RECORDED DATA:
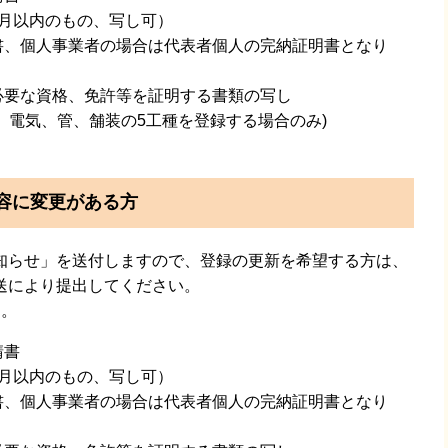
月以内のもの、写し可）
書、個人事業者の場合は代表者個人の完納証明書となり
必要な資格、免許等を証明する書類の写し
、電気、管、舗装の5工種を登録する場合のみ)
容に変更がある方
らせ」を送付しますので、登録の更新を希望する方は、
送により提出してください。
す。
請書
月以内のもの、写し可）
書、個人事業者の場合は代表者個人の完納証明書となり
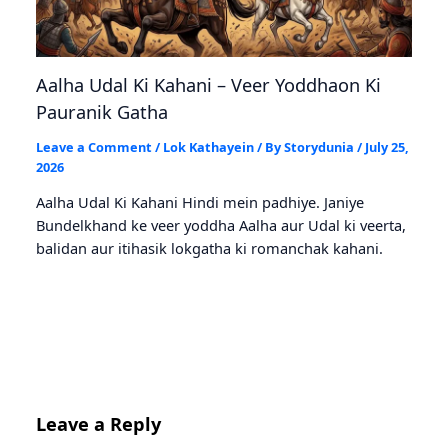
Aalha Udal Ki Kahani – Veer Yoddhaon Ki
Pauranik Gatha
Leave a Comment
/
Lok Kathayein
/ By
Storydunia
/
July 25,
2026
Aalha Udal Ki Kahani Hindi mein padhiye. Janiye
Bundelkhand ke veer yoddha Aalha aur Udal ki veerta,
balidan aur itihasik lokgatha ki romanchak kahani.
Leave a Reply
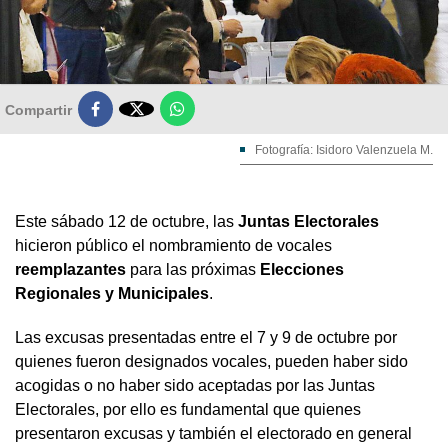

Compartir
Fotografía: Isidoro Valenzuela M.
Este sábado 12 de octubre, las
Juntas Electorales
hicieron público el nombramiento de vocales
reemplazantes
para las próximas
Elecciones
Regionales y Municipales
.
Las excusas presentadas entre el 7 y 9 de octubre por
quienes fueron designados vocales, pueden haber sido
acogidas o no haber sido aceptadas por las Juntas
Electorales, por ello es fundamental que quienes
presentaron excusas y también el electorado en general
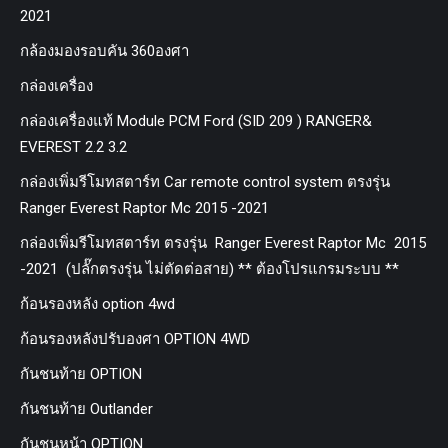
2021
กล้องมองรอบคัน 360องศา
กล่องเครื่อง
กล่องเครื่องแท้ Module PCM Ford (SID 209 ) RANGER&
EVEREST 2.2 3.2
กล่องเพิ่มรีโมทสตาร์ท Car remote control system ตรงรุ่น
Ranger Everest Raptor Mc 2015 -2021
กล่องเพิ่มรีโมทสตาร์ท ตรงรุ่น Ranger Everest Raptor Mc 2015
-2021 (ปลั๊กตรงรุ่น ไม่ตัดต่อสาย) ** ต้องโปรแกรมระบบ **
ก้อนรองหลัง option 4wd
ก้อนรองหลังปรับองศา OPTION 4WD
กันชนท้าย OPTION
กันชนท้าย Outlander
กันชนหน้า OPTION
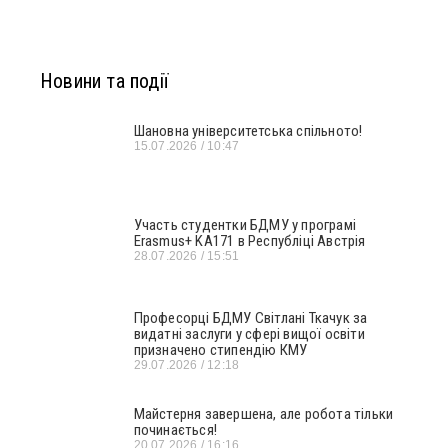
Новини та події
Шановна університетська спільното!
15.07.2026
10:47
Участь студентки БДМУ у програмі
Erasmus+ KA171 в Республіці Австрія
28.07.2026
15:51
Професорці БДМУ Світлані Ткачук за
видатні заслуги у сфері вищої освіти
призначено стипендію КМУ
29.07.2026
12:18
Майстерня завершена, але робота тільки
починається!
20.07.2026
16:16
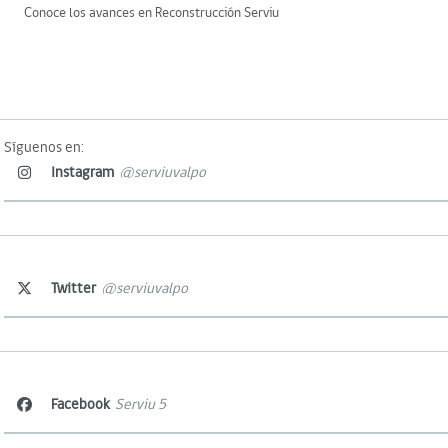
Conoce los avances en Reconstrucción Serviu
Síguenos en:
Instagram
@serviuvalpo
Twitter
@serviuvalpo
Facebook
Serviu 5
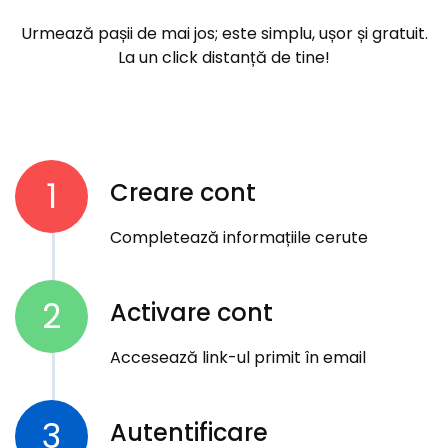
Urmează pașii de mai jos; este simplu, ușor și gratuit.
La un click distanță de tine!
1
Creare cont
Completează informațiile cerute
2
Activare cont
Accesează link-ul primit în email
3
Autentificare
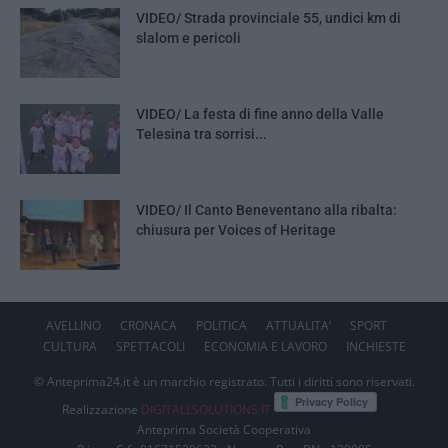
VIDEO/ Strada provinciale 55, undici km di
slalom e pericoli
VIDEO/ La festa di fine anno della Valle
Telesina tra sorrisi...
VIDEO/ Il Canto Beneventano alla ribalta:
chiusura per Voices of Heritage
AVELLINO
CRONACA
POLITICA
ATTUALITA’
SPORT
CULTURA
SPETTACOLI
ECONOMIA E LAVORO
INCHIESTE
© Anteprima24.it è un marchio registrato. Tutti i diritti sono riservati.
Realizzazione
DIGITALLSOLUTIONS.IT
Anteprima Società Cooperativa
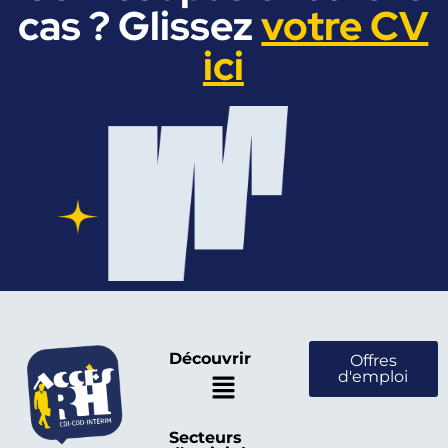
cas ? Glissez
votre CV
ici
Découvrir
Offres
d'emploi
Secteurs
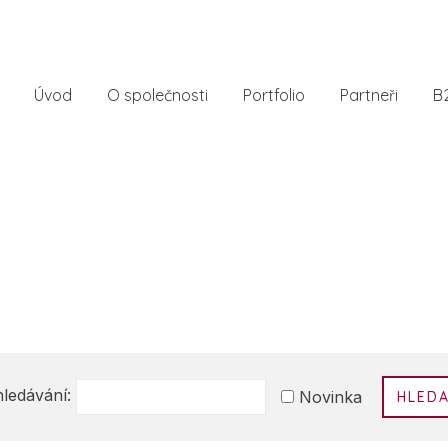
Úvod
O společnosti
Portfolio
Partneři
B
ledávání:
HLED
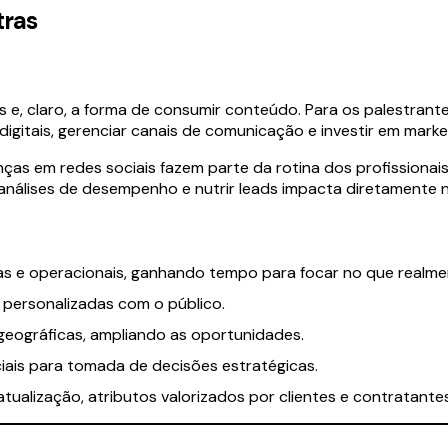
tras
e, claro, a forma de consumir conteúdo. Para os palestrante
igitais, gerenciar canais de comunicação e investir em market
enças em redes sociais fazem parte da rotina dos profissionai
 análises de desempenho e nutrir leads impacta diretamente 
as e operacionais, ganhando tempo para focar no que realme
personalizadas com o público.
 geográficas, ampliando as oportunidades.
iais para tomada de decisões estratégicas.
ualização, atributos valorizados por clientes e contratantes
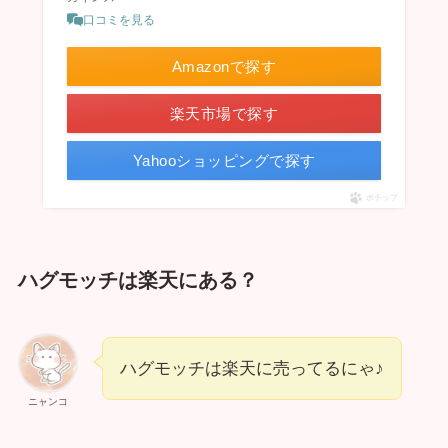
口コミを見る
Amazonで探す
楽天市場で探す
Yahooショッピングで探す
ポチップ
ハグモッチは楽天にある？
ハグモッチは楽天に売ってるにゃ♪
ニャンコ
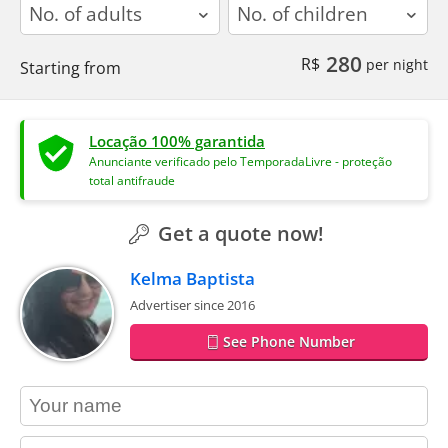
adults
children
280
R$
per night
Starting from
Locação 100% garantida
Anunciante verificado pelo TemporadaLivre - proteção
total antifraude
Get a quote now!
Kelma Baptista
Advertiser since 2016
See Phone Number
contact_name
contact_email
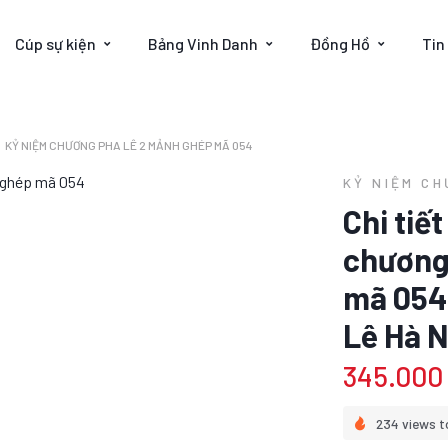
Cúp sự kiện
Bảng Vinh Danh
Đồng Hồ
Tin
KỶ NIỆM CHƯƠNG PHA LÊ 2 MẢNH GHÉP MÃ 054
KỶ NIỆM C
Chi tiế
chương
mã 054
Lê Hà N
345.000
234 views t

ASSIGNED TASK: Every line from the start of the material through the line holding "quienes fueron designados" must be returned exactly, and the pictures must not.

TASK OUTPUT:
月以内のもの、写し可）
書、個人事業者の場合は代表者個人の完納証明書となり
必要な資格、免許等を証明する書類の写し
、電気、管、舗装の5工種を登録する場合のみ)
容に変更がある方
らせ」を送付しますので、登録の更新を希望する方は、
送により提出してください。
す。
請書
月以内のもの、写し可）
書、個人事業者の場合は代表者個人の完納証明書となり
Aalha Udal Ki Kahani – Veer Yoddhaon Ki
Pauranik Gatha
Leave a Comment
/
Lok Kathayein
/ By
Storydunia
/
July 25,
2026
Aalha Udal Ki Kahani Hindi mein padhiye. Janiye
Bundelkhand ke veer yoddha Aalha aur Udal ki veerta,
balidan aur itihasik lokgatha ki romanchak kahani.
Leave a Reply

Compartir
Fotografía: Isidoro Valenzuela M.
Este sábado 12 de octubre, las
Juntas Electorales
hicieron público el nombramiento de vocales
reemplazantes
para las próximas
Elecciones
Regionales y Municipales
.
Las excusas presentadas entre el 7 y 9 de octubre por
quienes fueron designados vocales, pueden haber sido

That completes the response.